Every society, he says, needs to develop a self-representation - it needs to come up with an idea, or an image (this being the work of what Castoriadis calls the social imaginary) of what it is (in our case, an idea of who we are) and an idea of what it is up to (an idea of the ends of social action). This self-representation has to move people - Castoriadis goes on to talk about societies loving themselves - and the conception of the ends of social action needs to motivate people. In the words of the psychoanalyst, these must be representations that people cathect.
Modern societies instituted two central significations: the ever-increasing rational mastery of nature and society, and the search for a form of social freedom, whether it be liberal, socialist or revolutionary.
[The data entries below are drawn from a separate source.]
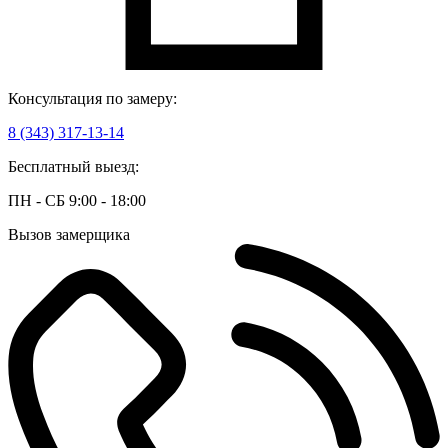
Консультация по замеру:
8 (343) 317-13-14
Бесплатный выезд:
ПН - СБ 9:00 - 18:00
Вызов замерщика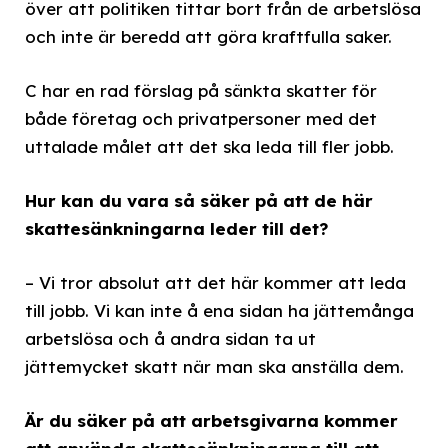
över att politiken tittar bort från de arbetslösa
och inte är beredd att göra kraftfulla saker.
C har en rad förslag på sänkta skatter för
både företag och privatpersoner med det
uttalade målet att det ska leda till fler jobb.
Hur kan du vara så säker på att de här
skattesänkningarna leder till det?
– Vi tror absolut att det här kommer att leda
till jobb. Vi kan inte å ena sidan ha jättemånga
arbetslösa och å andra sidan ta ut
jättemycket skatt när man ska anställa dem.
Är du säker på att arbetsgivarna kommer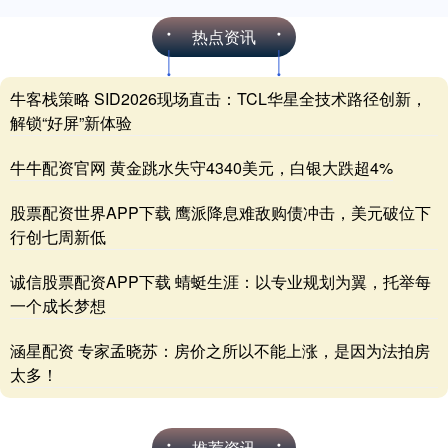
热点资讯
牛客栈策略 SID2026现场直击：TCL华星全技术路径创新，
解锁“好屏”新体验
牛牛配资官网 黄金跳水失守4340美元，白银大跌超4%
股票配资世界APP下载 鹰派降息难敌购债冲击，美元破位下
行创七周新低
诚信股票配资APP下载 蜻蜓生涯：以专业规划为翼，托举每
一个成长梦想
涵星配资 专家孟晓苏：房价之所以不能上涨，是因为法拍房
太多！
推荐资讯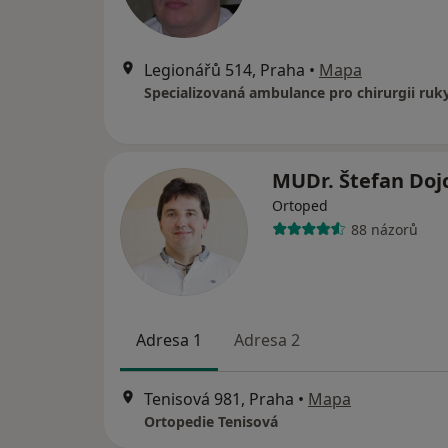
Legionářů 514, Praha
•
Mapa
MUDr. Štefan Doj
Ortoped
88 názorů
Adresa 1
Adresa 2
Tenisová 981, Praha
•
Mapa
Ortopedie Tenisová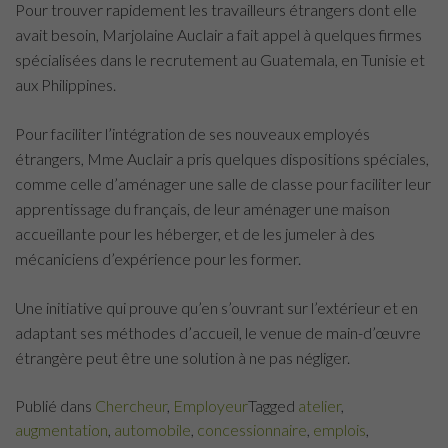
Pour trouver rapidement les travailleurs étrangers dont elle
avait besoin, Marjolaine Auclair a fait appel à quelques firmes
spécialisées dans le recrutement au Guatemala, en Tunisie et
aux Philippines.
Pour faciliter l’intégration de ses nouveaux employés
étrangers, Mme Auclair a pris quelques dispositions spéciales,
comme celle d’aménager une salle de classe pour faciliter leur
apprentissage du français, de leur aménager une maison
accueillante pour les héberger, et de les jumeler à des
mécaniciens d’expérience pour les former.
Une initiative qui prouve qu’en s’ouvrant sur l’extérieur et en
adaptant ses méthodes d’accueil, le venue de main-d’œuvre
étrangère peut être une solution à ne pas négliger.
Publié dans
Chercheur
,
Employeur
Tagged
atelier
,
augmentation
,
automobile
,
concessionnaire
,
emplois
,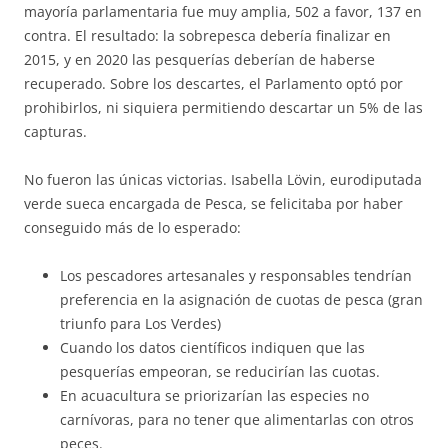
mayoría parlamentaria fue muy amplia, 502 a favor, 137 en
contra. El resultado: la sobrepesca debería finalizar en
2015, y en 2020 las pesquerías deberían de haberse
recuperado. Sobre los descartes, el Parlamento optó por
prohibirlos, ni siquiera permitiendo descartar un 5% de las
capturas.
No fueron las únicas victorias. Isabella Lövin, eurodiputada
verde sueca encargada de Pesca, se felicitaba por haber
conseguido más de lo esperado:
Los pescadores artesanales y responsables tendrían
preferencia en la asignación de cuotas de pesca (gran
triunfo para Los Verdes)
Cuando los datos científicos indiquen que las
pesquerías empeoran, se reducirían las cuotas.
En acuacultura se priorizarían las especies no
carnívoras, para no tener que alimentarlas con otros
peces.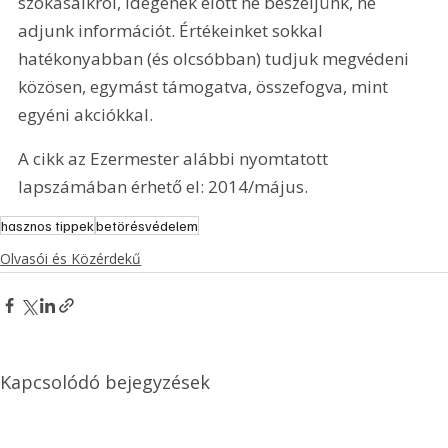
szokásaikról, idegenek előtt ne beszéljünk, ne 
adjunk információt. Értékeinket sokkal 
hatékonyabban (és olcsóbban) tudjuk megvédeni 
közösen, egymást támogatva, összefogva, mint 
egyéni akciókkal.
A cikk az Ezermester alábbi nyomtatott 
lapszámában érhető el: 2014/május.
hasznos tippek
betörésvédelem
Olvasói és Közérdekű
Kapcsolódó bejegyzések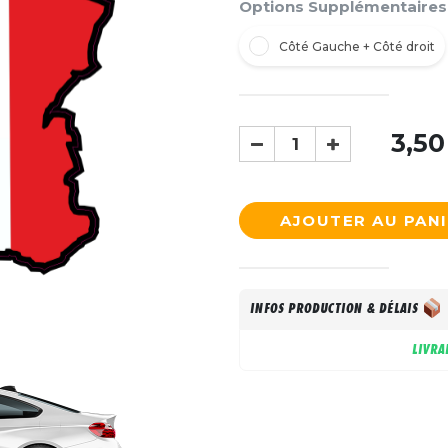
Options Supplémentaires
Côté Gauche + Côté droit
3,50
AJOUTER AU PAN
INFOS PRODUCTION & DÉLAIS
LIVRA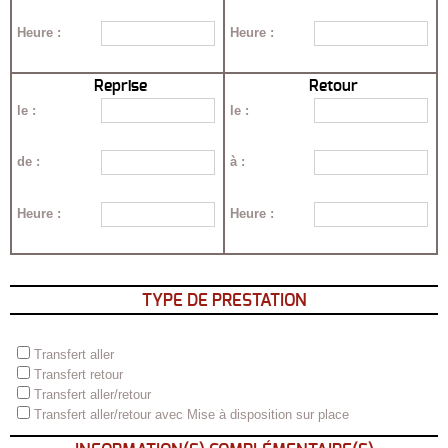
Heure
:
Heure
:
Reprise
Retour
le
:
le
:
de
:
à
:
Heure
:
Heure
:
TYPE DE PRESTATION
Transfert aller
Transfert retour
Transfert aller/retour
Transfert aller/retour avec Mise à disposition sur place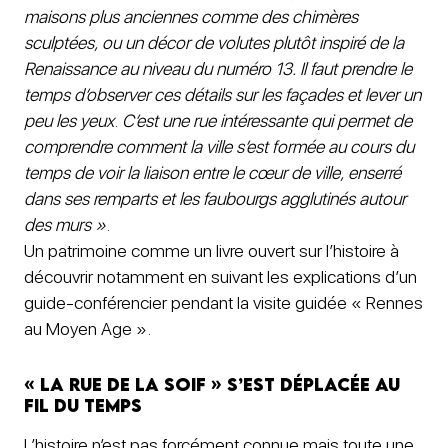
maisons plus anciennes comme des chimères
sculptées, ou un décor de volutes plutôt inspiré de la
Renaissance au niveau du numéro 13. Il faut prendre le
temps d’observer ces détails sur les façades et lever un
peu les yeux
.
C’est une rue intéressante qui permet de
comprendre comment la ville s’est formée au cours du
temps de voir la liaison entre le cœur de ville, enserré
dans ses remparts et les faubourgs agglutinés autour
des murs »
.
Un patrimoine comme un livre ouvert sur l’histoire à
découvrir notamment en suivant les explications d’un
guide-conférencier pendant la visite guidée « Rennes
au Moyen Age ».
« La rue de la soif » s’est déplacée au
fil du temps
L’histoire n’est pas forcément connue mais toute une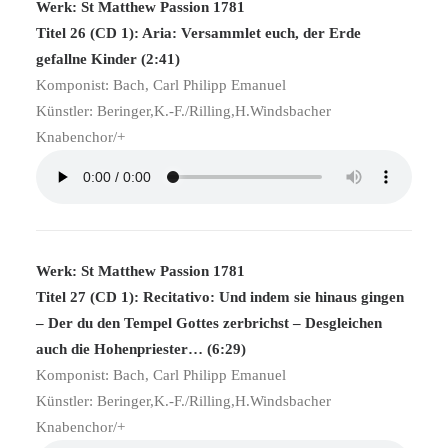
Werk: St Matthew Passion 1781
Titel 26 (CD 1): Aria: Versammlet euch, der Erde
gefallne Kinder (2:41)
Komponist: Bach, Carl Philipp Emanuel
Künstler: Beringer,K.-F./Rilling,H.Windsbacher
Knabenchor/+
Werk: St Matthew Passion 1781
Titel 27 (CD 1): Recitativo: Und indem sie hinaus gingen
– Der du den Tempel Gottes zerbrichst – Desgleichen
auch die Hohenpriester… (6:29)
Komponist: Bach, Carl Philipp Emanuel
Künstler: Beringer,K.-F./Rilling,H.Windsbacher
Knabenchor/+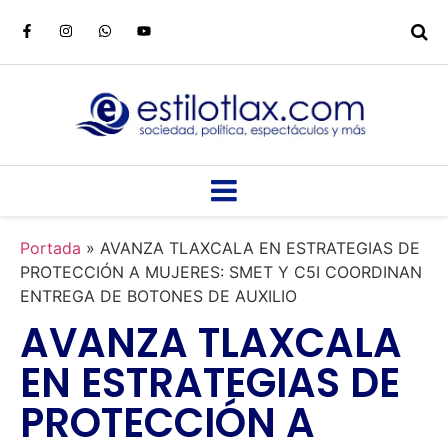
Portada
»
AVANZA TLAXCALA EN ESTRATEGIAS DE
PROTECCIÓN A MUJERES: SMET Y C5I COORDINAN
ENTREGA DE BOTONES DE AUXILIO
AVANZA TLAXCALA
EN ESTRATEGIAS DE
PROTECCIÓN A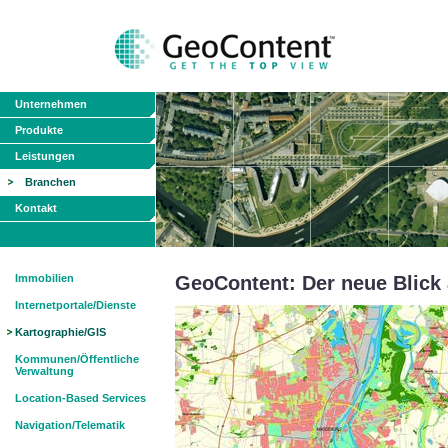
Unternehmen
Produkte
Leistungen
Branchen
Kontakt
Immobilien
GeoContent: Der neue Blick 
Internetportale/Dienste
Kartographie/GIS
Kommunen/Öffentliche
Verwaltung
Location-Based Services
Navigation/Telematik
The second has virtually withered away, and what remains is no more than rare acts of voting and frequent acts of shopping - neither of them capable of defining a "we" that has some solidity.
To quote: "The sole signification truly present and dominant today is the capitalist one, that of the indefinite expansion of "mastery," which at the same time-and here we come to our central point-finds itself emptied of all the content that might endow it with the vitality it once enjoyed and that could, for better or for worse, allow the processes of identification to be carried out.
"One essential part of this signification was its mythology of "progress," which gave a meaning both to history and to future-oriented aims and which also gave a meaning to society, such as it was, as supposedly the best support for this kind of "progress." We know that this mythology is now falling into ruin. But what, we may ask, is today the subjective expression, for individuals, of this signification and this reality that is the "expansion," apparently "unlimited," of "mastery"?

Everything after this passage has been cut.